There are two sublime pleasures of reading: recognition and escape. If I was denied the pleasures of physical recognition, the pleasure of escape—the intense pleasure of total absorption in a different page 186 history—was everywhere available. Of course I agree that children should experience the sense of confirmation that comes from finding in the pages of a book the landscape—physical or emotional—that is familiar to them. Equally, we need to escape that familiarity and live elsewhere. We want, like Max in the Where the Wild Things Are, to venture through the unknown and still find our tea waiting for us, hot, at the end of the day. Some days we want to migrate without packing our bags.

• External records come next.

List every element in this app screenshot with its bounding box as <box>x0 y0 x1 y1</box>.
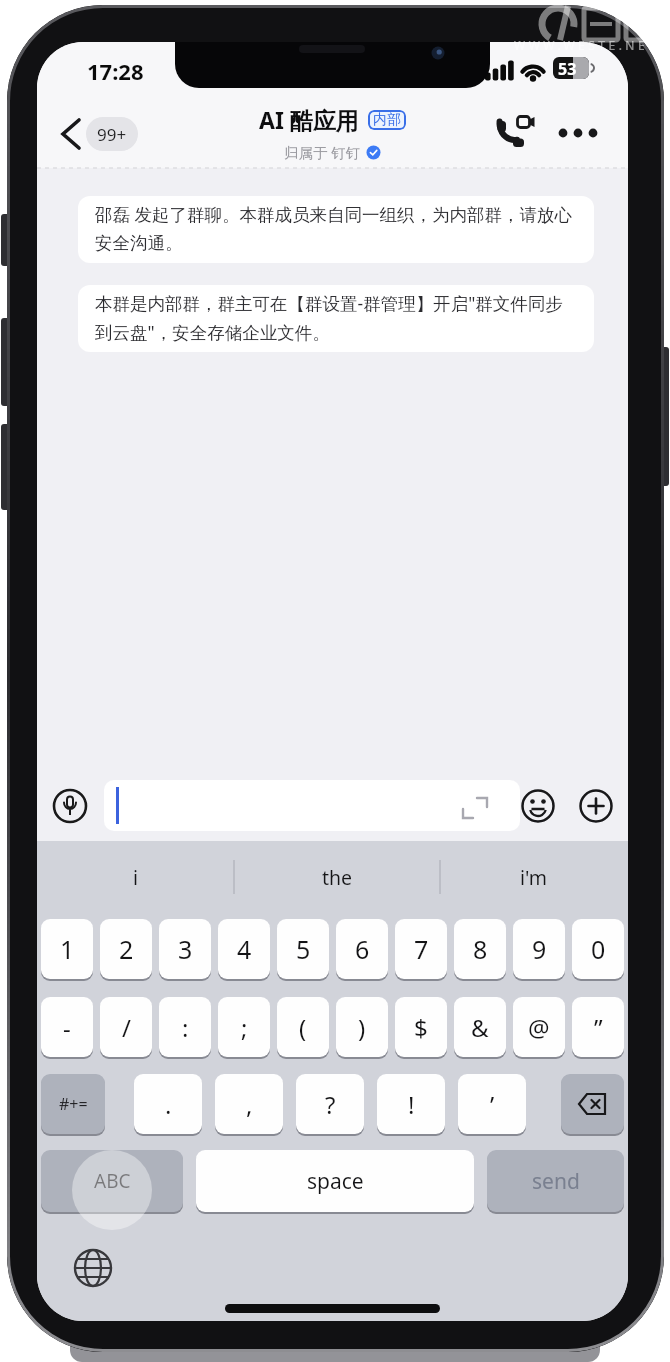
staticText: i'm <box>520 864 548 891</box>
button[interactable] <box>556 126 602 140</box>
button[interactable]: & <box>454 997 506 1057</box>
staticText: ( <box>299 1011 307 1044</box>
button[interactable]: / <box>100 997 152 1057</box>
staticText: 8 <box>473 932 488 966</box>
staticText: 内部 <box>373 111 401 129</box>
staticText: send <box>532 1167 580 1196</box>
button[interactable]: #+= <box>41 1074 105 1134</box>
button[interactable]: ” <box>572 997 624 1057</box>
button[interactable]: 8 <box>454 919 506 979</box>
button[interactable] <box>579 789 613 823</box>
staticText: 53 <box>558 58 577 79</box>
button[interactable] <box>521 789 555 823</box>
staticText: 9 <box>532 932 547 966</box>
button[interactable]: 4 <box>218 919 270 979</box>
staticText: 归属于 钉钉 <box>284 142 361 162</box>
button[interactable]: : <box>159 997 211 1057</box>
staticText: WWW.WESTE.NET <box>514 37 659 53</box>
staticText: space <box>307 1167 364 1196</box>
staticText: 0 <box>591 932 606 966</box>
staticText: - <box>63 1011 71 1044</box>
staticText: #+= <box>59 1093 88 1115</box>
staticText: ABC <box>94 1168 131 1194</box>
staticText: 本群是内部群，群主可在【群设置-群管理】开启"群文件同步 到云盘"，安全存储企业… <box>95 291 563 345</box>
staticText: / <box>122 1011 131 1044</box>
button[interactable]: ) <box>336 997 388 1057</box>
staticText: 3 <box>178 932 193 966</box>
staticText: the <box>322 864 353 891</box>
button[interactable]: 9 <box>513 919 565 979</box>
staticText: 2 <box>119 932 134 966</box>
button[interactable]: 3 <box>159 919 211 979</box>
button[interactable]: 7 <box>395 919 447 979</box>
button[interactable]: send <box>487 1150 624 1212</box>
button[interactable] <box>496 114 536 154</box>
staticText: ’ <box>490 1088 495 1121</box>
button[interactable]: 5 <box>277 919 329 979</box>
staticText: 7 <box>414 932 429 966</box>
staticText: 5 <box>296 932 311 966</box>
staticText: 邵磊 发起了群聊。本群成员来自同一组织，为内部群，请放心 安全沟通。 <box>95 202 573 254</box>
button[interactable]: $ <box>395 997 447 1057</box>
button[interactable]: ABC <box>41 1150 183 1212</box>
button[interactable]: 2 <box>100 919 152 979</box>
staticText: AI 酷应用 <box>259 104 359 135</box>
staticText: 4 <box>237 932 252 966</box>
staticText: 6 <box>355 932 370 966</box>
staticText: ” <box>594 1011 603 1044</box>
button[interactable] <box>72 1247 114 1289</box>
staticText: i <box>133 864 139 891</box>
staticText: ? <box>325 1088 336 1121</box>
staticText: & <box>471 1011 489 1044</box>
staticText: , <box>246 1088 253 1121</box>
staticText: ; <box>241 1011 248 1044</box>
button[interactable] <box>104 780 520 831</box>
staticText: ! <box>408 1088 415 1121</box>
button[interactable]: 1 <box>41 919 93 979</box>
button[interactable]: ? <box>296 1074 364 1134</box>
button[interactable]: , <box>215 1074 283 1134</box>
button[interactable] <box>561 1074 624 1134</box>
button[interactable]: 99+ <box>86 117 138 151</box>
staticText: $ <box>414 1011 428 1044</box>
staticText: . <box>165 1088 172 1121</box>
button[interactable]: the <box>234 858 440 896</box>
button[interactable]: i <box>37 858 234 896</box>
button[interactable]: - <box>41 997 93 1057</box>
button[interactable] <box>51 787 89 825</box>
staticText: @ <box>528 1011 550 1044</box>
button[interactable]: ’ <box>458 1074 526 1134</box>
button[interactable]: . <box>134 1074 202 1134</box>
button[interactable]: i'm <box>440 858 628 896</box>
button[interactable]: 0 <box>572 919 624 979</box>
staticText: ) <box>358 1011 366 1044</box>
staticText: 99+ <box>97 123 127 146</box>
button[interactable]: space <box>196 1150 474 1212</box>
staticText: 1 <box>60 932 75 966</box>
button[interactable]: 6 <box>336 919 388 979</box>
button[interactable]: ; <box>218 997 270 1057</box>
button[interactable]: @ <box>513 997 565 1057</box>
staticText: : <box>182 1011 189 1044</box>
staticText: 17:28 <box>87 56 144 86</box>
button[interactable]: ( <box>277 997 329 1057</box>
button[interactable]: ! <box>377 1074 445 1134</box>
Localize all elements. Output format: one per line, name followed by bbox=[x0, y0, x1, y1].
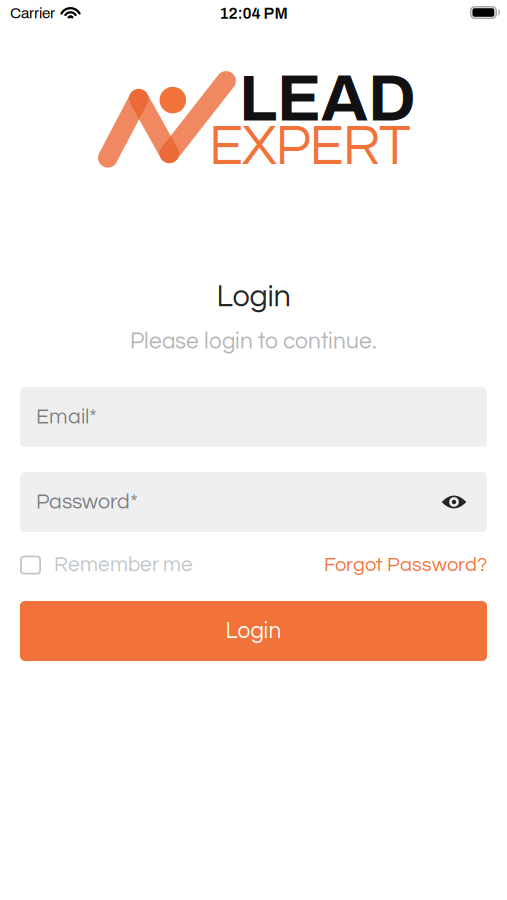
staticText: Email* bbox=[36, 406, 97, 428]
button[interactable]: Remember me bbox=[20, 554, 193, 576]
staticText: Forgot Password? bbox=[324, 555, 487, 575]
button[interactable]: Forgot Password? bbox=[324, 555, 487, 575]
button[interactable]: Login bbox=[20, 601, 487, 661]
staticText: Remember me bbox=[54, 554, 193, 576]
staticText: 12:04 PM bbox=[220, 5, 288, 22]
staticText: LEAD bbox=[239, 64, 416, 134]
staticText: Login bbox=[216, 281, 290, 313]
staticText: Please login to continue. bbox=[130, 330, 377, 353]
staticText: Login bbox=[226, 619, 282, 643]
staticText: EXPERT bbox=[209, 118, 411, 176]
staticText: Password* bbox=[36, 491, 138, 513]
button[interactable]: Show password bbox=[433, 478, 475, 526]
staticText: Carrier bbox=[10, 5, 55, 22]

When I settled in Britain, I needed an easy answer for people who asked about my migration: why, when New Zealand was so beautiful and life there—as they simplistically understood it—was like Britain in the 1950s, did I want to stay in the UK? If you grow up preferring books to beaches, and art galleries to outdoor pursuits, then naturally you will gravitate here, I'd say. It was shorthand but it carried some truth in the 1970s, and it confirmed the old country's sense of cultural superiority.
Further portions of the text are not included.